Na versão de Marx da acumulação primitiva, todas as regras da troca mercantil expostas anteriormente (no capítulo 2) são abandonadas. Não há reciprocidade nem igualdade. Sim, a acumulação do dinheiro está lá, bem como os mercados, mas o processo real é diferente. Trata-se da expropriação violenta de toda uma classe de pessoas do controle sobre os meios de produção, primeiro por meio de ações ilegais e, por fim, como a lei de cercamento na Inglaterra, pela ação do Estado. Adam Smith, é claro, não queria que o Estado fosse entendido como um agente ativo na vitimação da população e, por isso, não podia contar uma história da acumulação primitiva em que o Estado desempenhasse um papel crucial. Se as origens da acumulação do capital se encontram no aparato e no poder estatal, qual é o sentido de defender políticas de laissez-faire como um meio fundamental para aumentar o bem-estar nacional e individual? Por isso, Smith, e a maioria dos economistas políticos clássicos, preferiu ignorar o papel do Estado na acumulação primitiva. Houve exceções. James Steuart, observa Marx, compreendeu que a violência estatal era absolutamente fundamental para a proletarização, mas assumiu a posição de que era um mal necessário. O livro de Michael Perelman, The Invention of Capitalism [A invenção do capitalismo][1], fornece uma excelente explicação sobre como a acumulação original ou primitiva foi tratada na economia política clássica.

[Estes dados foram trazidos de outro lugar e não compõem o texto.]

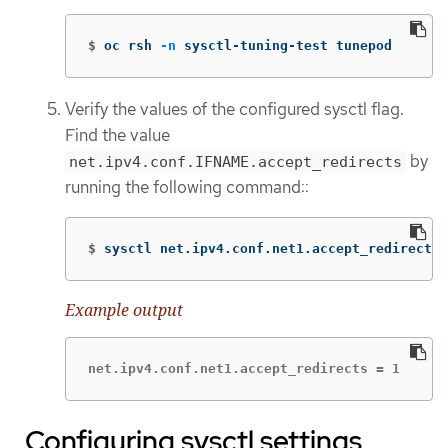
$
oc rsh 
-n
 sysctl-tuning-test tunepod
Verify the values of the configured sysctl flag.
Find the value
by
net.ipv4.conf.IFNAME.accept_redirects
running the following command::
$
sysctl net.ipv4.conf.net1.accept_redirects
Example output
net.ipv4.conf.net1.accept_redirects = 1
Configuring sysctl settings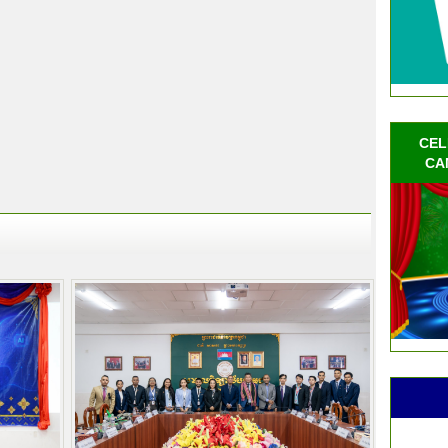
CEL
CA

A principal preocupação de Marx nos capítulos 24 e 25 é esmiuçar a história da acumulação primitiva do século XVI em diante e investigar como esses processos foram postos em movimento. É claro que ele admite prontamente que a “história [da expropriação da terra] assume tonalidades distintas nos diversos países e percorre as várias fases em sucessão diversa e em diferentes épocas históricas. Apenas na Inglaterra, e por isso tomamos esse país como exemplo, tal expropriação se apresenta em sua forma clássica” (787-8).
Devemos entender por “clássica” que essa expropriação foi um modelo de transição para o capitalismo que o mundo inteiro teve de seguir? Mais tarde, Marx negou essa interpretação e afirmou que via a Grã-Bretanha apenas como um exemplo, apesar de especial e pioneiro. Mais uma vez, essas questões são controversas, e teremos de retornar a elas. O modo como pensamos sobre elas tem relevância para outra questão importante, porém largamente negligenciada: é necessário passar pela acumulação primitiva e pela longa história do capitalismo para chegar ao socialismo?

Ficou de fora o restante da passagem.